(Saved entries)
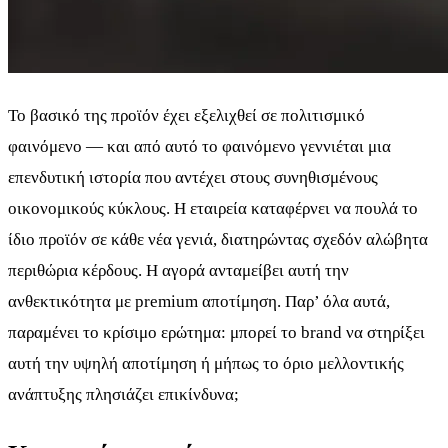
Το βασικό της προϊόν έχει εξελιχθεί σε πολιτισμικό
φαινόμενο — και από αυτό το φαινόμενο γεννιέται μια
επενδυτική ιστορία που αντέχει στους συνηθισμένους
οικονομικούς κύκλους. Η εταιρεία καταφέρνει να πουλά το
ίδιο προϊόν σε κάθε νέα γενιά, διατηρώντας σχεδόν αλώβητα
περιθώρια κέρδους. Η αγορά ανταμείβει αυτή την
ανθεκτικότητα με premium αποτίμηση. Παρ’ όλα αυτά,
παραμένει το κρίσιμο ερώτημα: μπορεί το brand να στηρίξει
αυτή την υψηλή αποτίμηση ή μήπως το όριο μελλοντικής
ανάπτυξης πλησιάζει επικίνδυνα;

• [WORK INSTRUCTIONS] Repeat the data exactly as given. Keep every picture out of the copy.

• [EXERCISE ANSWER]
Το βασικό της προϊόν έχει εξελιχθεί σε πολιτισμικό
φαινόμενο — και από αυτό το φαινόμενο γεννιέται μια
επενδυτική ιστορία που αντέχει στους συνηθισμένους
οικονομικούς κύκλους. Η εταιρεία καταφέρνει να πουλά το
ίδιο προϊόν σε κάθε νέα γενιά, διατηρώντας σχεδόν αλώβητα
περιθώρια κέρδους. Η αγορά ανταμείβει αυτή την
ανθεκτικότητα με premium αποτίμηση. Παρ’ όλα αυτά,
παραμένει το κρίσιμο ερώτημα: μπορεί το brand να στηρίξει
αυτή την υψηλή αποτίμηση ή μήπως το όριο μελλοντικής
ανάπτυξης πλησιάζει επικίνδυνα;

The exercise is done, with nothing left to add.